[Dataset records]
Start of Block

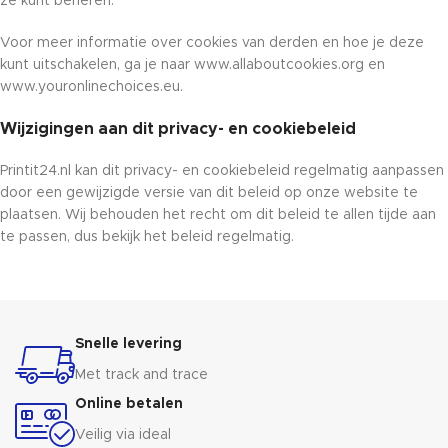
ze kunt beheren.
Voor meer informatie over cookies van derden en hoe je deze
kunt uitschakelen, ga je naar www.allaboutcookies.org en
www.youronlinechoices.eu.
Wijzigingen aan dit privacy- en cookiebeleid
Printit24.nl kan dit privacy- en cookiebeleid regelmatig aanpassen
door een gewijzigde versie van dit beleid op onze website te
plaatsen. Wij behouden het recht om dit beleid te allen tijde aan
te passen, dus bekijk het beleid regelmatig.
Snelle levering
Met track and trace
Online betalen
Veilig via ideal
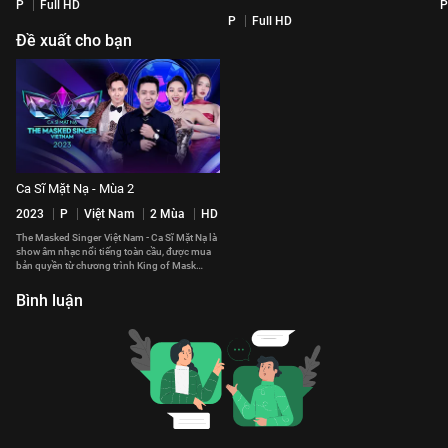
P
Full HD
P
P
Full HD
Đề xuất cho bạn
Ca Sĩ Mặt Nạ - Mùa 2
2023
P
Việt Nam
2 Mùa
HD
The Masked Singer Việt Nam - Ca Sĩ Mặt Nạ là
show âm nhạc nổi tiếng toàn cầu, được mua
bản quyền từ chương trình King of Mask
Singer của Hàn Quốc.
Bình luận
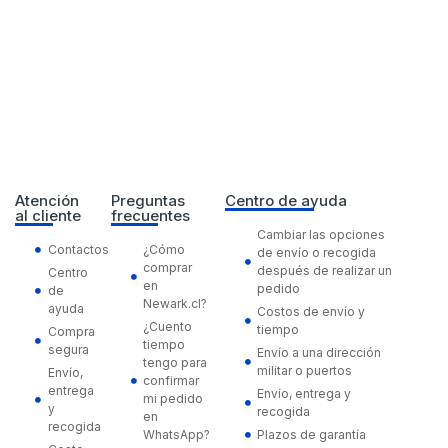
Atención
Preguntas
Centro de ayuda
al cliente
frecuentes
Cambiar las opciones
Contactos
¿Cómo
de envío o recogida
comprar
después de realizar un
Centro
en
pedido
de
Newark.cl?
ayuda
Costos de envío y
¿Cuento
tiempo
Compra
tiempo
segura
Envío a una dirección
tengo para
militar o puertos
Envío,
confirmar
entrega
Envío, entrega y
mi pedido
y
recogida
en
recogida
WhatsApp?
Plazos de garantía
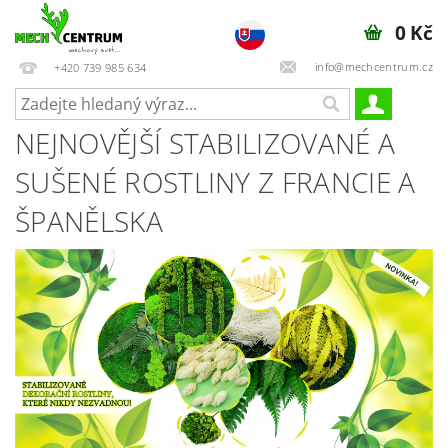
0 Kč
info@mechcentrum.cz
+420 739 985 634
NEJNOVĚJŠÍ STABILIZOVANÉ A
SUŠENÉ ROSTLINY Z FRANCIE A
ŠPANĚLSKA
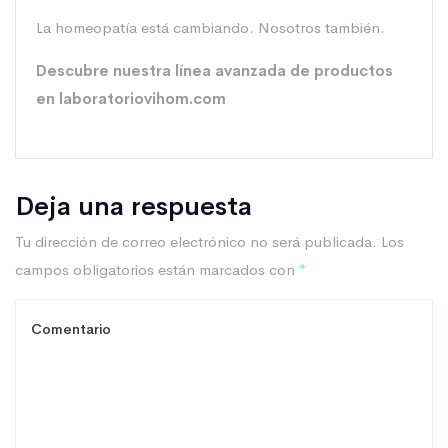
La homeopatía está cambiando. Nosotros también.
Descubre nuestra línea avanzada de productos
en
laboratoriovihom.com
Deja una respuesta
Tu dirección de correo electrónico no será publicada.
Los
campos obligatorios están marcados con
*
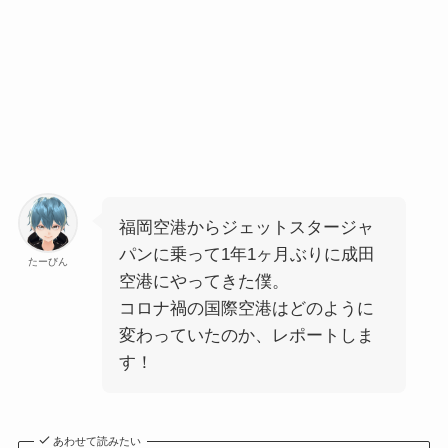
福岡空港からジェットスタージャ
パンに乗って1年1ヶ月ぶりに成田
たーびん
空港にやってきた僕。
コロナ禍の国際空港はどのように
変わっていたのか、レポートしま
す！
あわせて読みたい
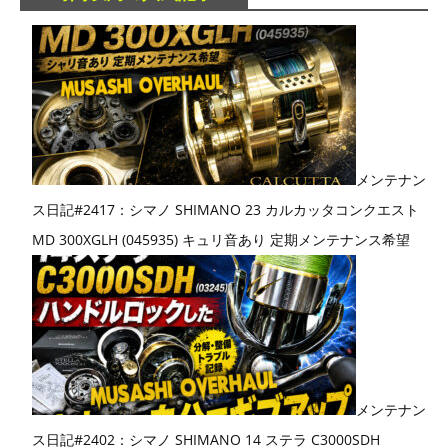
メンテナン
ス日記#2417：シマノ SHIMANO 23 カルカッタコンクエスト
MD 300XGLH (045935) キュリ音あり 定期メンテナンス希望
メンテナン
ス日記#2402：シマノ SHIMANO 14 ステラ C3000SDH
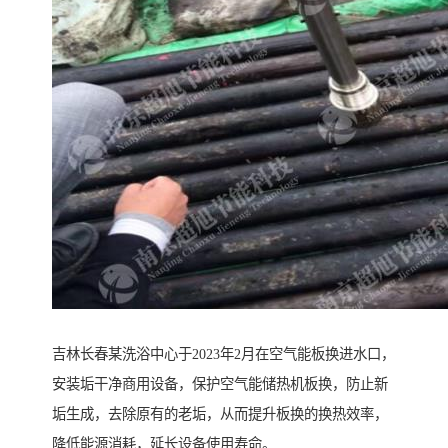
吉林长春某洗浴中心于2023年2月在空气能板换进水口，
安装垢干净商用设备，保护空气能储热机板换，防止新
垢生成，去除原有的老垢，从而提升板换的换热效率，
降低能源消耗，延长设备使用寿命。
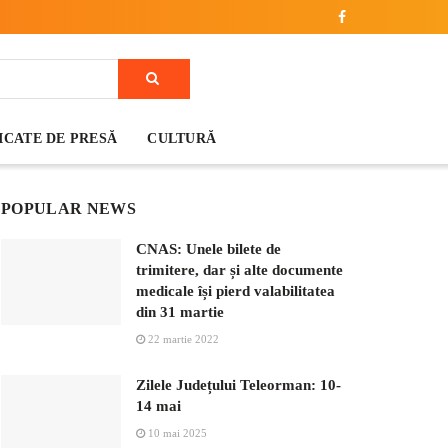
CATE DE PRESĂ
CULTURĂ
POPULAR NEWS
CNAS: Unele bilete de
trimitere, dar și alte documente
medicale își pierd valabilitatea
din 31 martie
22 martie 2022
Zilele Județului Teleorman: 10-
14 mai
10 mai 2025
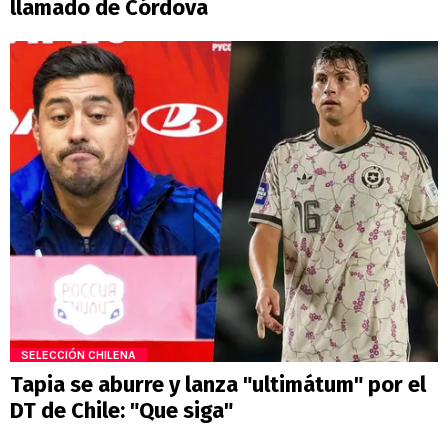
llamado de Córdova
SELECCIÓN CHILENA
Tapia se aburre y lanza "ultimátum" por el
DT de Chile: "Que siga"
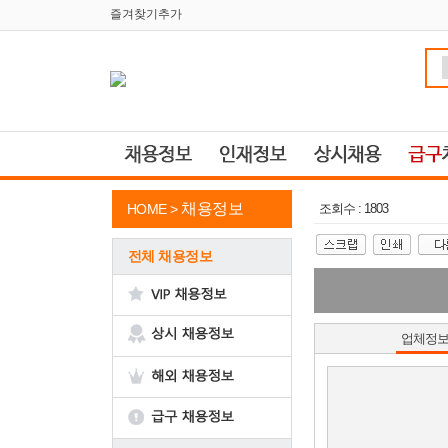
즐겨찾기추가
채용정보
HOME >
조회수 : 1803
전체 채용정보
업체정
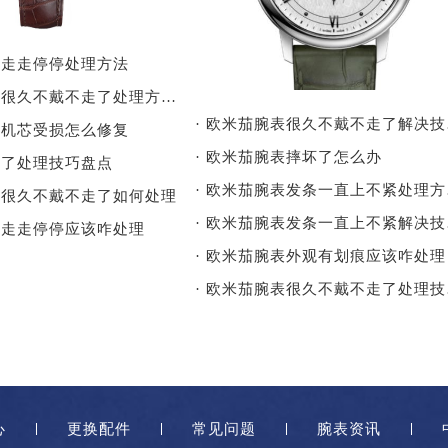
表走走停停处理方法
· 欧米茄腕表很久不戴不走了处理方法详解
· 
表机芯受损怎么修复
· 欧米茄腕表摔坏了怎么办
快了处理技巧盘点
· 
表很久不戴不走了如何处理
· 
表走走停停应该咋处理
· 欧米茄腕表外观有划痕应该咋处理
· 
心
更换配件
常见问题
腕表资讯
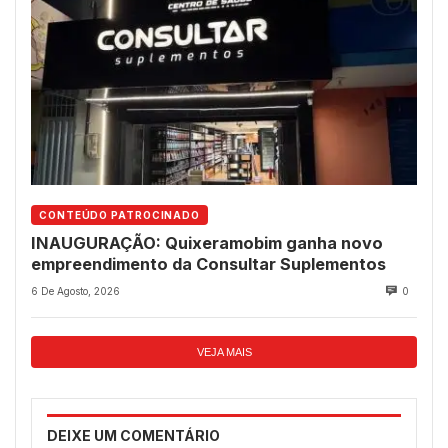
CONTEÚDO PATROCINADO
INAUGURAÇÃO: Quixeramobim ganha novo
empreendimento da Consultar Suplementos
6 De Agosto, 2026
0
VEJA MAIS
DEIXE UM COMENTÁRIO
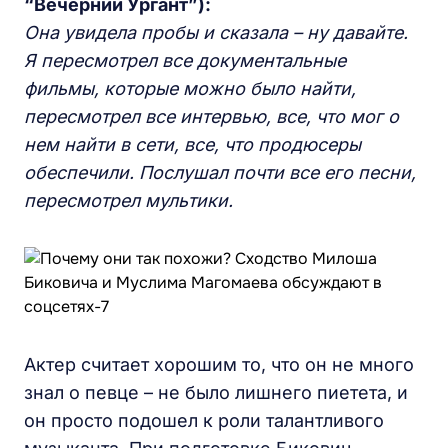
“Вечерний Ургант”):
Она увидела пробы и сказала – ну давайте.
Я пересмотрел все документальные
фильмы, которые можно было найти,
пересмотрел все интервью, все, что мог о
нем найти в сети, все, что продюсеры
обеспечили. Послушал почти все его песни,
пересмотрел мультики.
Актер считает хорошим то, что он не много
знал о певце – не было лишнего пиетета, и
он просто подошел к роли талантливого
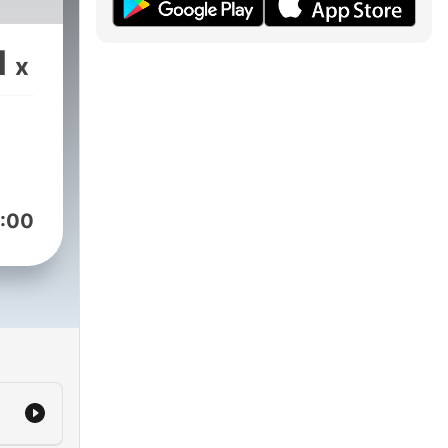
1
x
:00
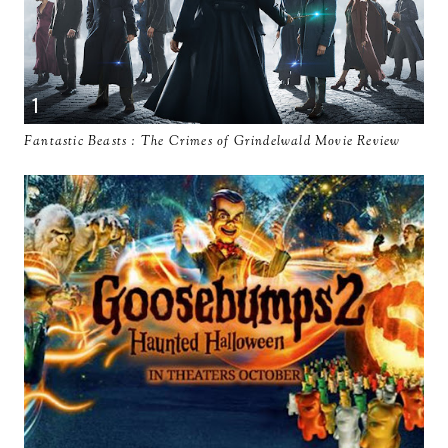
Fantastic Beasts : The Crimes of Grindelwald Movie Review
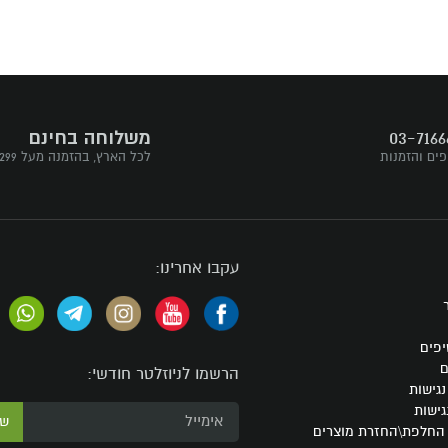
03-7166
משלוחה בחינם
פים והזמנות
לכל הארץ, בהזמנה מעל ₪299
עקבו אחרינו:
יפים
ם
הרשמו לניוזלטר חודשי:
גישות
גישות
ש
 החלפת\החזרת מוצרים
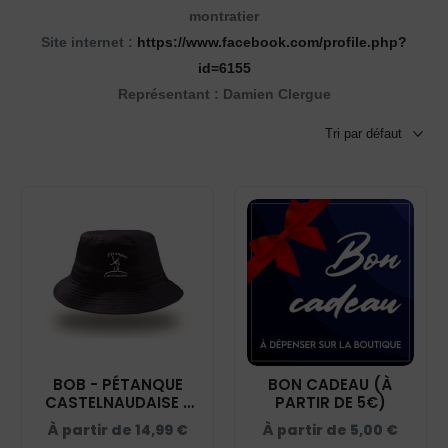
montratier
Site internet :
https://www.facebook.com/profile.php?
id=6155
Représentant : Damien Clergue
BOB - PÉTANQUE
BON CADEAU (À
CASTELNAUDAISE -
PARTIR DE 5€)
NAVY - AT039
À partir de
14,99
€
À partir de
5,00
€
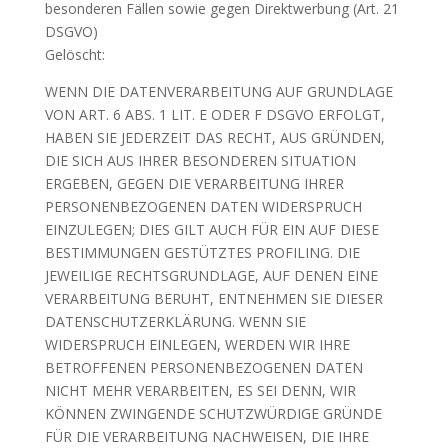
besonderen Fällen sowie gegen Direktwerbung (Art. 21
DSGVO)
Gelöscht:
WENN DIE DATENVERARBEITUNG AUF GRUNDLAGE
VON ART. 6 ABS. 1 LIT. E ODER F DSGVO ERFOLGT,
HABEN SIE JEDERZEIT DAS RECHT, AUS GRÜNDEN,
DIE SICH AUS IHRER BESONDEREN SITUATION
ERGEBEN, GEGEN DIE VERARBEITUNG IHRER
PERSONENBEZOGENEN DATEN WIDERSPRUCH
EINZULEGEN; DIES GILT AUCH FÜR EIN AUF DIESE
BESTIMMUNGEN GESTÜTZTES PROFILING. DIE
JEWEILIGE RECHTSGRUNDLAGE, AUF DENEN EINE
VERARBEITUNG BERUHT, ENTNEHMEN SIE DIESER
DATENSCHUTZERKLÄRUNG. WENN SIE
WIDERSPRUCH EINLEGEN, WERDEN WIR IHRE
BETROFFENEN PERSONENBEZOGENEN DATEN
NICHT MEHR VERARBEITEN, ES SEI DENN, WIR
KÖNNEN ZWINGENDE SCHUTZWÜRDIGE GRÜNDE
FÜR DIE VERARBEITUNG NACHWEISEN, DIE IHRE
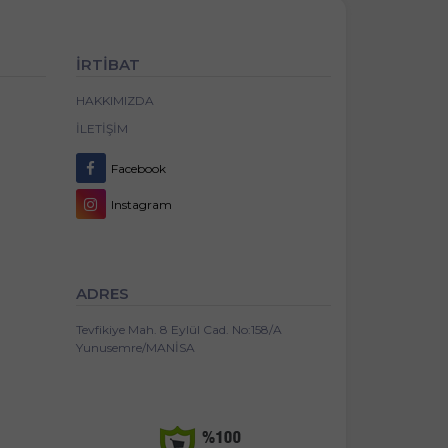
İRTİBAT
HAKKIMIZDA
İLETIŞIM
Facebook
Instagram
ADRES
Tevfikiye Mah. 8 Eylül Cad. No:158/A
Yunusemre/MANİSA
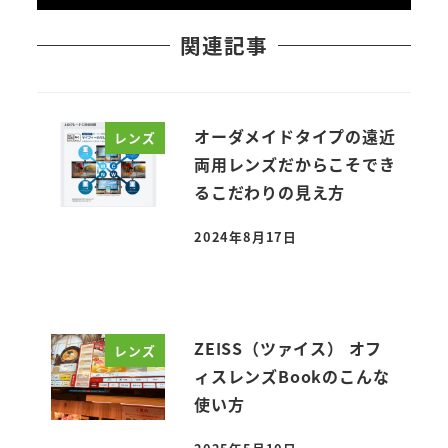
関連記事
オーダメイドタイプの遠近
レンズ
両用レンズだからこそでき
るこだわりの見え方
2024年8月17日
投稿日
ZEISS（ツァイス） オフ
レンズ
ィスレンズBookのこんな
使い方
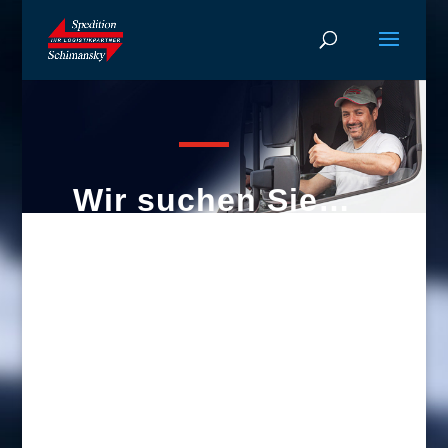
Wir suchen Sie…
Aktuelle Stellenangebote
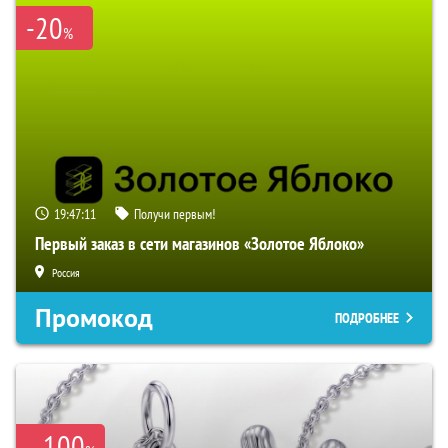
-20
%
19:47:10
Получи первым!
Первый заказ в сети магазинов «Золотое Яблоко»
Россия
Промокод
ПОДРОБНЕЕ
100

End of Block

Go through the entries. Report every line that contains the word "Singer".

The Masked Singer Việt Nam - Ca Sĩ Mặt Nạ là
Singer của Hàn Quốc.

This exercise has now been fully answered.